Orthodox Christians in Tanzania are aware that outside of Tanzania, across the ocean or even the other side of the equator, that life is much different-even without seeing it for themselves through pictures on television or articles in newspapers. But, as difficult as life is for them, with a life expectancy of 45, they have faith- believe that God truly loves them and will look after them. This became quite obvious by the complexity of the questions that were posed to us during our seminars, and the intensity with which many prayed, sang and participated in the services. While many of us were caught off guard, we were simultaneously inspired.
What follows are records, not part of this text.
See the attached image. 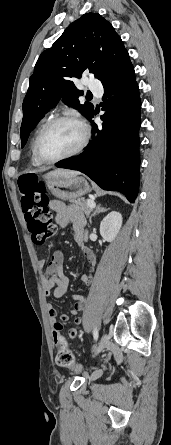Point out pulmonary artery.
<instances>
[{"instance_id": "obj_1", "label": "pulmonary artery", "mask_w": 171, "mask_h": 445, "mask_svg": "<svg viewBox=\"0 0 171 445\" xmlns=\"http://www.w3.org/2000/svg\"><path fill=\"white\" fill-rule=\"evenodd\" d=\"M88 88L91 92L97 93L102 91V85L101 82L95 79H91L88 82Z\"/></svg>"}]
</instances>
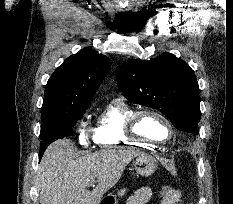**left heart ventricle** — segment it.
Masks as SVG:
<instances>
[{"label": "left heart ventricle", "instance_id": "obj_1", "mask_svg": "<svg viewBox=\"0 0 233 204\" xmlns=\"http://www.w3.org/2000/svg\"><path fill=\"white\" fill-rule=\"evenodd\" d=\"M138 131L154 140H164L168 136V129L165 123L153 115H144L140 118Z\"/></svg>", "mask_w": 233, "mask_h": 204}]
</instances>
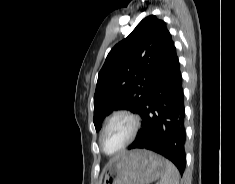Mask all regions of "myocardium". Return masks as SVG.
<instances>
[{"instance_id": "1", "label": "myocardium", "mask_w": 235, "mask_h": 184, "mask_svg": "<svg viewBox=\"0 0 235 184\" xmlns=\"http://www.w3.org/2000/svg\"><path fill=\"white\" fill-rule=\"evenodd\" d=\"M118 117H126L130 120L131 125H132L131 132L128 138L126 139V141L123 143V145L117 152H115L114 154H108L103 150L102 145H101L102 135L106 131V129L113 123V121ZM140 128H141V119L139 115L135 113L133 110L129 108H125V107H121V108H117L113 110L107 116L98 136V144H99V148L101 152L105 154L106 156H110V157L120 155L136 139V137L139 134Z\"/></svg>"}]
</instances>
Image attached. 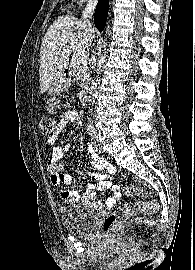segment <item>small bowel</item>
<instances>
[{
    "label": "small bowel",
    "mask_w": 195,
    "mask_h": 270,
    "mask_svg": "<svg viewBox=\"0 0 195 270\" xmlns=\"http://www.w3.org/2000/svg\"><path fill=\"white\" fill-rule=\"evenodd\" d=\"M75 123L80 126L79 115L76 110H67L59 118L54 133L48 137V144L52 147V153L47 163V171L49 173L51 184L58 189L59 195L64 204L73 205L79 201L95 202L96 192L111 189L112 196H110L106 205L109 208L116 206L117 201L120 199V187L113 183V175L116 173V167L102 158L96 153L95 149L89 145L88 152L91 156V164L98 170L107 171L103 173H90L89 175L94 178L97 183L89 184L83 194L76 190H63L62 185H70L73 182L71 174L65 172V153L70 148L69 145L60 146L57 143L58 135L70 124Z\"/></svg>",
    "instance_id": "small-bowel-1"
}]
</instances>
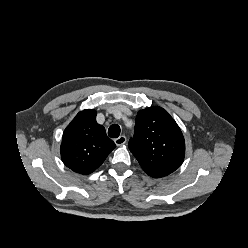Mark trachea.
I'll return each mask as SVG.
<instances>
[{"label":"trachea","instance_id":"obj_1","mask_svg":"<svg viewBox=\"0 0 248 248\" xmlns=\"http://www.w3.org/2000/svg\"><path fill=\"white\" fill-rule=\"evenodd\" d=\"M120 131H121L120 127L116 124H113L108 129V135L111 138H117L120 135Z\"/></svg>","mask_w":248,"mask_h":248}]
</instances>
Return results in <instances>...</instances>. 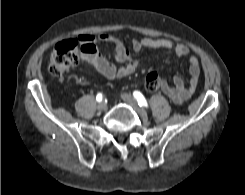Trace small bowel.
Returning a JSON list of instances; mask_svg holds the SVG:
<instances>
[{
    "label": "small bowel",
    "instance_id": "1",
    "mask_svg": "<svg viewBox=\"0 0 245 195\" xmlns=\"http://www.w3.org/2000/svg\"><path fill=\"white\" fill-rule=\"evenodd\" d=\"M109 42L114 47V60L117 64L107 61L97 50L96 42ZM78 42L83 47L81 58L87 62L92 69L108 79H117L133 74L138 68V61L132 57V52H139L143 48L165 50L181 58L189 54V48L183 43H172L168 39L142 38L133 40L130 49L127 48L118 38L109 34H100L98 37L84 34L78 37ZM88 48V49H86ZM190 79L185 85L180 76H174L171 86L164 83L162 91L176 104H182L188 100L196 90L200 76V63L195 56L189 57Z\"/></svg>",
    "mask_w": 245,
    "mask_h": 195
}]
</instances>
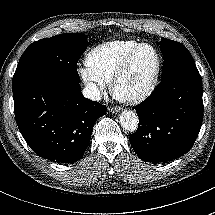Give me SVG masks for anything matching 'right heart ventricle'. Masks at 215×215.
I'll use <instances>...</instances> for the list:
<instances>
[{"instance_id":"right-heart-ventricle-1","label":"right heart ventricle","mask_w":215,"mask_h":215,"mask_svg":"<svg viewBox=\"0 0 215 215\" xmlns=\"http://www.w3.org/2000/svg\"><path fill=\"white\" fill-rule=\"evenodd\" d=\"M138 42L114 40L93 48L85 57V71L94 79L109 83L121 61Z\"/></svg>"}]
</instances>
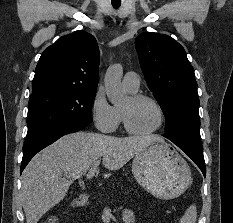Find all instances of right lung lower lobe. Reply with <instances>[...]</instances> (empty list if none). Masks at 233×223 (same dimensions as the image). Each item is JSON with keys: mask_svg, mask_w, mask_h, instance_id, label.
<instances>
[{"mask_svg": "<svg viewBox=\"0 0 233 223\" xmlns=\"http://www.w3.org/2000/svg\"><path fill=\"white\" fill-rule=\"evenodd\" d=\"M88 124H85L83 122H70L62 125L60 128L57 130L49 133L46 135L43 139L35 143L33 146L28 148L27 150L24 151V155L22 158V164L20 168V173L24 170L26 165L29 163V161L32 159V157L38 153L40 150L43 148L47 147L48 145L52 144L56 140H58L60 137L63 135L77 132L81 129H83L85 126Z\"/></svg>", "mask_w": 233, "mask_h": 223, "instance_id": "98d812e1", "label": "right lung lower lobe"}]
</instances>
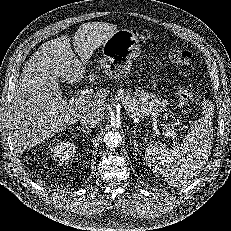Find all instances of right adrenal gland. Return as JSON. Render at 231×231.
<instances>
[{"label":"right adrenal gland","instance_id":"2a0ac1e0","mask_svg":"<svg viewBox=\"0 0 231 231\" xmlns=\"http://www.w3.org/2000/svg\"><path fill=\"white\" fill-rule=\"evenodd\" d=\"M77 130L82 132L83 134H89L90 133L89 130H85L84 128H80V127H77Z\"/></svg>","mask_w":231,"mask_h":231}]
</instances>
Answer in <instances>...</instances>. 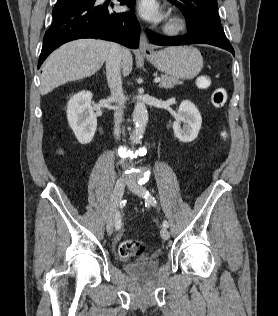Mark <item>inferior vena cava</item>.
<instances>
[{
    "instance_id": "obj_1",
    "label": "inferior vena cava",
    "mask_w": 278,
    "mask_h": 316,
    "mask_svg": "<svg viewBox=\"0 0 278 316\" xmlns=\"http://www.w3.org/2000/svg\"><path fill=\"white\" fill-rule=\"evenodd\" d=\"M124 48L113 44L110 54L106 59V72L108 86L111 91V99L119 105L124 103V95L121 80V62ZM123 110L119 109L114 113L115 128L114 134L118 138L120 134V123L122 122Z\"/></svg>"
}]
</instances>
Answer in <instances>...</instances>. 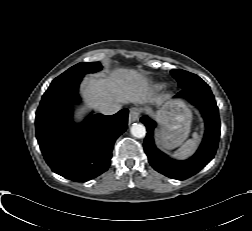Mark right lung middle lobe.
Segmentation results:
<instances>
[{"label": "right lung middle lobe", "instance_id": "1", "mask_svg": "<svg viewBox=\"0 0 252 231\" xmlns=\"http://www.w3.org/2000/svg\"><path fill=\"white\" fill-rule=\"evenodd\" d=\"M101 68L102 66L99 62L78 63L74 65L73 67L69 68L67 71H65L63 74H61L57 78H55L50 84L49 88L66 83V82H70L76 79H82L86 73H94L96 71H99Z\"/></svg>", "mask_w": 252, "mask_h": 231}]
</instances>
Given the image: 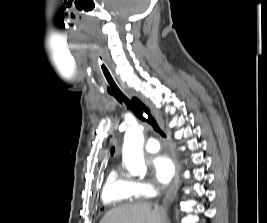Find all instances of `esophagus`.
<instances>
[{"label":"esophagus","mask_w":267,"mask_h":223,"mask_svg":"<svg viewBox=\"0 0 267 223\" xmlns=\"http://www.w3.org/2000/svg\"><path fill=\"white\" fill-rule=\"evenodd\" d=\"M151 111L154 115V117L156 118L157 122L159 123L160 127L163 129L164 128V124L162 122V120L160 119L158 113L153 109L151 108ZM176 181L172 183V185L170 186L169 190L167 191L164 199H163V203H166L170 200V198L172 197V195L175 193V190H176Z\"/></svg>","instance_id":"esophagus-1"}]
</instances>
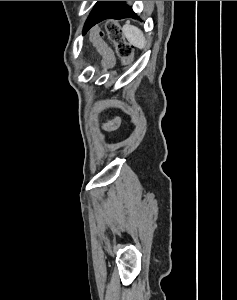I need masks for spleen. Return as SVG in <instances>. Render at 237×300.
Segmentation results:
<instances>
[{
  "label": "spleen",
  "instance_id": "1",
  "mask_svg": "<svg viewBox=\"0 0 237 300\" xmlns=\"http://www.w3.org/2000/svg\"><path fill=\"white\" fill-rule=\"evenodd\" d=\"M123 33L127 41H129L133 47H137V49H144V47H146L145 37L138 27H134V25H124Z\"/></svg>",
  "mask_w": 237,
  "mask_h": 300
}]
</instances>
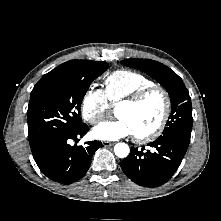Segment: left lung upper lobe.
Segmentation results:
<instances>
[{
    "label": "left lung upper lobe",
    "mask_w": 221,
    "mask_h": 221,
    "mask_svg": "<svg viewBox=\"0 0 221 221\" xmlns=\"http://www.w3.org/2000/svg\"><path fill=\"white\" fill-rule=\"evenodd\" d=\"M122 63L144 71L164 86L169 93L171 114L160 137H172L189 143L193 125L192 105L182 79L173 70L154 60L127 59Z\"/></svg>",
    "instance_id": "5c2ea615"
}]
</instances>
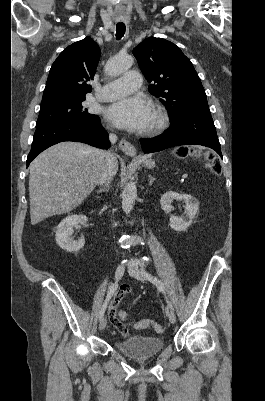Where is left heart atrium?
Here are the masks:
<instances>
[{"label": "left heart atrium", "mask_w": 265, "mask_h": 401, "mask_svg": "<svg viewBox=\"0 0 265 401\" xmlns=\"http://www.w3.org/2000/svg\"><path fill=\"white\" fill-rule=\"evenodd\" d=\"M153 109L142 97H125L114 101L106 108V118L119 128L139 130L148 127Z\"/></svg>", "instance_id": "1"}]
</instances>
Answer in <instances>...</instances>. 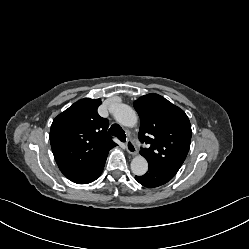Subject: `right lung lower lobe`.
Here are the masks:
<instances>
[{
	"mask_svg": "<svg viewBox=\"0 0 249 249\" xmlns=\"http://www.w3.org/2000/svg\"><path fill=\"white\" fill-rule=\"evenodd\" d=\"M106 161V160H105ZM104 164H105V162H104ZM104 164L102 165V167L100 168V170H99V172L97 173V175H96V177L94 178V180H96L99 176H100V174L102 173V171H103V168H104ZM93 180V181H94Z\"/></svg>",
	"mask_w": 249,
	"mask_h": 249,
	"instance_id": "right-lung-lower-lobe-1",
	"label": "right lung lower lobe"
}]
</instances>
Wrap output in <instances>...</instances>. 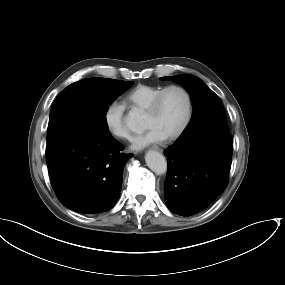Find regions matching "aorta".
<instances>
[{
    "mask_svg": "<svg viewBox=\"0 0 285 285\" xmlns=\"http://www.w3.org/2000/svg\"><path fill=\"white\" fill-rule=\"evenodd\" d=\"M142 122L141 115L137 111H130L125 118V124L130 129H135ZM147 166L158 175L167 171V161L165 157L156 151H148L145 155Z\"/></svg>",
    "mask_w": 285,
    "mask_h": 285,
    "instance_id": "aorta-1",
    "label": "aorta"
}]
</instances>
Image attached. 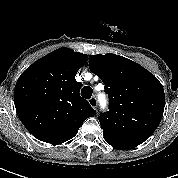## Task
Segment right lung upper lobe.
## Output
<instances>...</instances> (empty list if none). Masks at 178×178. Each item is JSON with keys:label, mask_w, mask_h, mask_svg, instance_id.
Here are the masks:
<instances>
[{"label": "right lung upper lobe", "mask_w": 178, "mask_h": 178, "mask_svg": "<svg viewBox=\"0 0 178 178\" xmlns=\"http://www.w3.org/2000/svg\"><path fill=\"white\" fill-rule=\"evenodd\" d=\"M88 56L57 49L29 66L14 90L16 112L37 139L60 144L73 138L83 121L96 111L79 95L77 71Z\"/></svg>", "instance_id": "cb5924a9"}]
</instances>
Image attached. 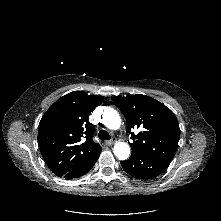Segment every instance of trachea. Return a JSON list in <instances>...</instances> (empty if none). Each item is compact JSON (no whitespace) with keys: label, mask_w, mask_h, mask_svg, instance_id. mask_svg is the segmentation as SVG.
I'll return each mask as SVG.
<instances>
[{"label":"trachea","mask_w":221,"mask_h":221,"mask_svg":"<svg viewBox=\"0 0 221 221\" xmlns=\"http://www.w3.org/2000/svg\"><path fill=\"white\" fill-rule=\"evenodd\" d=\"M98 137L100 140H110L111 139V136L105 130H100L98 133Z\"/></svg>","instance_id":"1"}]
</instances>
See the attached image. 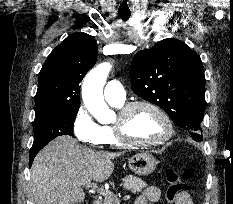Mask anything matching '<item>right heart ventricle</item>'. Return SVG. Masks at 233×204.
<instances>
[{"label": "right heart ventricle", "instance_id": "right-heart-ventricle-1", "mask_svg": "<svg viewBox=\"0 0 233 204\" xmlns=\"http://www.w3.org/2000/svg\"><path fill=\"white\" fill-rule=\"evenodd\" d=\"M114 107L120 108L123 106V103H114L110 102ZM103 144L110 146H121L123 145L116 137L112 125H102L101 126Z\"/></svg>", "mask_w": 233, "mask_h": 204}]
</instances>
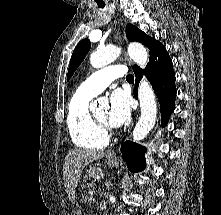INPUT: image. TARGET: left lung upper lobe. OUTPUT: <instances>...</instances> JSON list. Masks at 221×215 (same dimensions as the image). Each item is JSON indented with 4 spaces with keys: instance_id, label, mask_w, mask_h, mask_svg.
Instances as JSON below:
<instances>
[{
    "instance_id": "1",
    "label": "left lung upper lobe",
    "mask_w": 221,
    "mask_h": 215,
    "mask_svg": "<svg viewBox=\"0 0 221 215\" xmlns=\"http://www.w3.org/2000/svg\"><path fill=\"white\" fill-rule=\"evenodd\" d=\"M126 36L129 41H138L144 44L150 50V57L155 52V50L161 45V43L154 38L147 36L143 31L139 30L136 26L132 24H127L126 26ZM90 41L88 39L81 40L75 47L68 69L67 81L71 78L77 67L84 60L86 54L90 50ZM138 68L134 65L133 69Z\"/></svg>"
}]
</instances>
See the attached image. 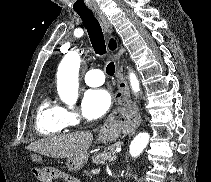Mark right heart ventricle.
Instances as JSON below:
<instances>
[{
    "mask_svg": "<svg viewBox=\"0 0 211 182\" xmlns=\"http://www.w3.org/2000/svg\"><path fill=\"white\" fill-rule=\"evenodd\" d=\"M68 127L64 108L45 97L39 104L35 117V129L40 136L52 137L64 132Z\"/></svg>",
    "mask_w": 211,
    "mask_h": 182,
    "instance_id": "1",
    "label": "right heart ventricle"
}]
</instances>
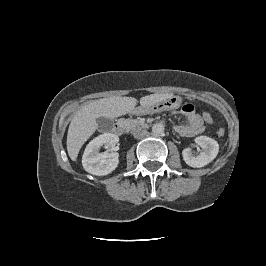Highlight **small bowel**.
Segmentation results:
<instances>
[{
    "label": "small bowel",
    "instance_id": "obj_1",
    "mask_svg": "<svg viewBox=\"0 0 266 266\" xmlns=\"http://www.w3.org/2000/svg\"><path fill=\"white\" fill-rule=\"evenodd\" d=\"M187 119L186 124H178L175 131L181 136L193 137L200 134L204 130V124L201 116L196 112L195 106L191 103L184 104L180 111Z\"/></svg>",
    "mask_w": 266,
    "mask_h": 266
}]
</instances>
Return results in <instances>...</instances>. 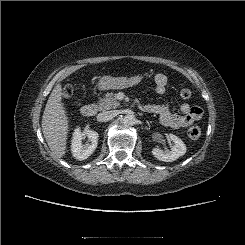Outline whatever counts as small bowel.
Wrapping results in <instances>:
<instances>
[{
	"instance_id": "1",
	"label": "small bowel",
	"mask_w": 245,
	"mask_h": 245,
	"mask_svg": "<svg viewBox=\"0 0 245 245\" xmlns=\"http://www.w3.org/2000/svg\"><path fill=\"white\" fill-rule=\"evenodd\" d=\"M155 91L157 94H164L168 86V78L163 73H157L154 76ZM142 107L151 113L159 116L163 126L168 128H185L199 121L203 116V110L199 106H193L188 103L180 105L181 114H173L170 105L164 103L143 102Z\"/></svg>"
}]
</instances>
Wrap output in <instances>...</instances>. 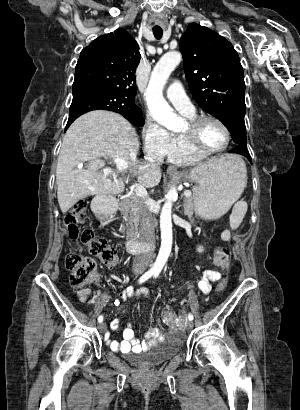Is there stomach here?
Instances as JSON below:
<instances>
[{"instance_id": "obj_1", "label": "stomach", "mask_w": 300, "mask_h": 410, "mask_svg": "<svg viewBox=\"0 0 300 410\" xmlns=\"http://www.w3.org/2000/svg\"><path fill=\"white\" fill-rule=\"evenodd\" d=\"M241 163L243 161L234 156L231 161L198 166L186 175L187 180L196 183L193 200L195 211L200 217L206 220L218 219L240 197L246 185L240 169Z\"/></svg>"}]
</instances>
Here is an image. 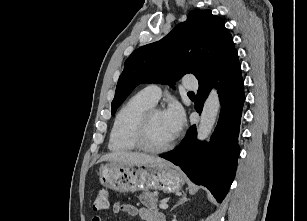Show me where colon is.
<instances>
[{"instance_id":"5ec220e1","label":"colon","mask_w":307,"mask_h":221,"mask_svg":"<svg viewBox=\"0 0 307 221\" xmlns=\"http://www.w3.org/2000/svg\"><path fill=\"white\" fill-rule=\"evenodd\" d=\"M109 206V195L106 190L102 189L98 192L93 208L96 212H102L106 210Z\"/></svg>"}]
</instances>
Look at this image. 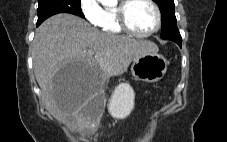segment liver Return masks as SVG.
<instances>
[{
  "mask_svg": "<svg viewBox=\"0 0 227 142\" xmlns=\"http://www.w3.org/2000/svg\"><path fill=\"white\" fill-rule=\"evenodd\" d=\"M157 51L151 41L102 33L82 18L62 13L36 30L33 69L47 110L69 126L85 130L90 127L78 119V113L101 92L97 75L100 79L121 75L136 57ZM64 61H87V66L80 68H87L94 78L81 81L80 88H59L60 81H54V76Z\"/></svg>",
  "mask_w": 227,
  "mask_h": 142,
  "instance_id": "liver-1",
  "label": "liver"
}]
</instances>
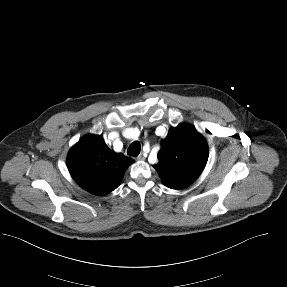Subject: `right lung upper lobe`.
<instances>
[{"label": "right lung upper lobe", "instance_id": "right-lung-upper-lobe-1", "mask_svg": "<svg viewBox=\"0 0 287 287\" xmlns=\"http://www.w3.org/2000/svg\"><path fill=\"white\" fill-rule=\"evenodd\" d=\"M133 160L108 148L101 135H86L67 157L72 178L85 190L104 195L115 190Z\"/></svg>", "mask_w": 287, "mask_h": 287}]
</instances>
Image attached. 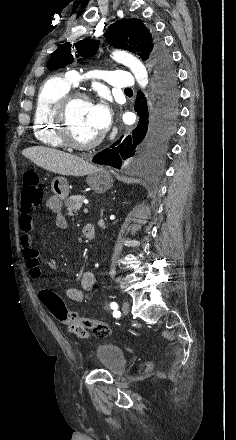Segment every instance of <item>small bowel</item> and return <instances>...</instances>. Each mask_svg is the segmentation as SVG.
Listing matches in <instances>:
<instances>
[{
    "label": "small bowel",
    "instance_id": "small-bowel-1",
    "mask_svg": "<svg viewBox=\"0 0 236 440\" xmlns=\"http://www.w3.org/2000/svg\"><path fill=\"white\" fill-rule=\"evenodd\" d=\"M62 200L58 196H52L47 200L46 207L53 213L55 217V223L58 227L64 228L67 225L66 219L62 213ZM20 226L22 229V235L20 237V245L22 248V254L26 260V265L31 277L37 279L42 275V269L39 262V254L32 247L31 231L33 229V219L31 214H24L21 218ZM50 267L54 266L50 263ZM95 284V277L92 272L85 271L81 276V288L68 287L66 289V296L76 302H82L85 294L90 291ZM42 291V290H41ZM40 291V292H41ZM41 303L46 307L45 303L40 297ZM71 333H76L77 338L82 339L85 336L86 326L84 324H71Z\"/></svg>",
    "mask_w": 236,
    "mask_h": 440
}]
</instances>
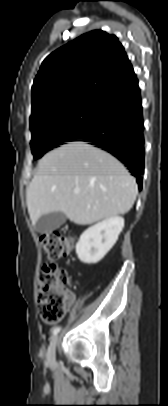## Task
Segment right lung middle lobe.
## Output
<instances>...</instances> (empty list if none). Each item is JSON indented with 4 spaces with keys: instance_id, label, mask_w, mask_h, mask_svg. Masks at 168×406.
<instances>
[{
    "instance_id": "obj_1",
    "label": "right lung middle lobe",
    "mask_w": 168,
    "mask_h": 406,
    "mask_svg": "<svg viewBox=\"0 0 168 406\" xmlns=\"http://www.w3.org/2000/svg\"><path fill=\"white\" fill-rule=\"evenodd\" d=\"M103 115L104 100L89 99L30 123L34 159L41 158L52 148L81 136L97 124Z\"/></svg>"
}]
</instances>
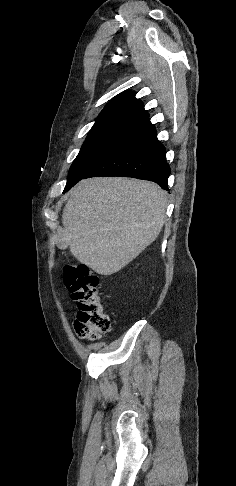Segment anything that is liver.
<instances>
[{"label": "liver", "instance_id": "liver-1", "mask_svg": "<svg viewBox=\"0 0 236 486\" xmlns=\"http://www.w3.org/2000/svg\"><path fill=\"white\" fill-rule=\"evenodd\" d=\"M62 215V242L100 275H112L145 250L164 224L167 196L155 183L110 177L80 181Z\"/></svg>", "mask_w": 236, "mask_h": 486}]
</instances>
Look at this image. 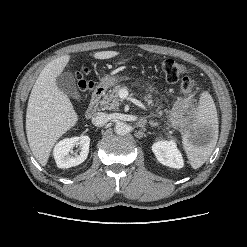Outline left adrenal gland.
Wrapping results in <instances>:
<instances>
[{
    "instance_id": "left-adrenal-gland-1",
    "label": "left adrenal gland",
    "mask_w": 247,
    "mask_h": 247,
    "mask_svg": "<svg viewBox=\"0 0 247 247\" xmlns=\"http://www.w3.org/2000/svg\"><path fill=\"white\" fill-rule=\"evenodd\" d=\"M150 126H151V127H156V126H158V123H153V122H152V123H150Z\"/></svg>"
}]
</instances>
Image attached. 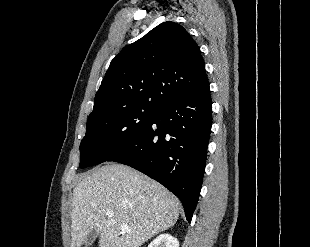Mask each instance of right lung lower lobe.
Returning <instances> with one entry per match:
<instances>
[{
  "instance_id": "right-lung-lower-lobe-1",
  "label": "right lung lower lobe",
  "mask_w": 310,
  "mask_h": 247,
  "mask_svg": "<svg viewBox=\"0 0 310 247\" xmlns=\"http://www.w3.org/2000/svg\"><path fill=\"white\" fill-rule=\"evenodd\" d=\"M212 125L209 82L163 104L135 141L107 161L148 175L182 202L188 222L199 198Z\"/></svg>"
}]
</instances>
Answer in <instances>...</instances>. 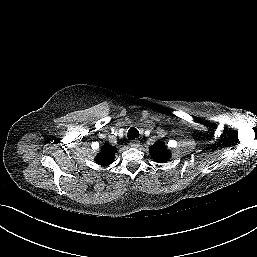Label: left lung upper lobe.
Segmentation results:
<instances>
[{
	"label": "left lung upper lobe",
	"instance_id": "obj_1",
	"mask_svg": "<svg viewBox=\"0 0 257 257\" xmlns=\"http://www.w3.org/2000/svg\"><path fill=\"white\" fill-rule=\"evenodd\" d=\"M150 153H151L152 158L156 162L164 163V162L168 161L170 158L169 151L167 150L165 144L161 141L154 143L150 147Z\"/></svg>",
	"mask_w": 257,
	"mask_h": 257
}]
</instances>
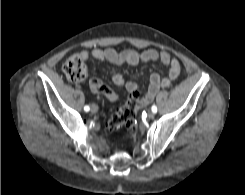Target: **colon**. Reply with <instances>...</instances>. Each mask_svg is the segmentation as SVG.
Returning a JSON list of instances; mask_svg holds the SVG:
<instances>
[{
    "mask_svg": "<svg viewBox=\"0 0 245 195\" xmlns=\"http://www.w3.org/2000/svg\"><path fill=\"white\" fill-rule=\"evenodd\" d=\"M63 72L71 82L78 83L87 76V67L79 55H72L63 64ZM140 104L138 92L130 96L128 101L122 105L114 114L108 117L106 127L109 130H118L126 127L130 130L136 128L135 114Z\"/></svg>",
    "mask_w": 245,
    "mask_h": 195,
    "instance_id": "1",
    "label": "colon"
}]
</instances>
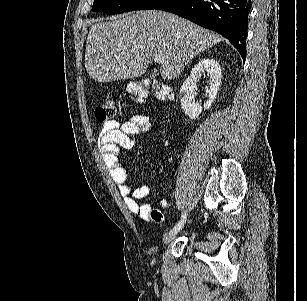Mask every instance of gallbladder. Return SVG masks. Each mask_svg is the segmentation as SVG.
I'll list each match as a JSON object with an SVG mask.
<instances>
[{
    "label": "gallbladder",
    "instance_id": "1",
    "mask_svg": "<svg viewBox=\"0 0 307 301\" xmlns=\"http://www.w3.org/2000/svg\"><path fill=\"white\" fill-rule=\"evenodd\" d=\"M151 76H157V72H152Z\"/></svg>",
    "mask_w": 307,
    "mask_h": 301
}]
</instances>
When I left, I was ready to stay. I know I will return because I want to return. I still talk about the four weeks of my life in Tanzania like it was yesterday. As with any activity one gets involved with, you get out of it what you put into it- I can guarantee an unforgettable experience by getting involved in mission work.

A few notes about the history of Orthodoxy in Tanzania. When Orthodoxy first arrived in Tanzania in the 1970’s and began to grow, the baby steps that were taken resulted in 55 Orthodox communities taking root once the Bukoba Diocese was established. OCMC Mission Teams have been serving in Tanzania since 1994. Mission teams have worked side by side with the Tanzanians teaching, building churches and a catechetical training center for monks and priests. As of 2006 it has expanded to 166. Seventy of these communities now have permanent churches. The number of faithful has increased from 17,000 to 41,200, and the number of clergy serving them has more than tripled from 9 to 34. In 2007, teaching and construction of churches took place at the request of now Metropolitan Jeronymous.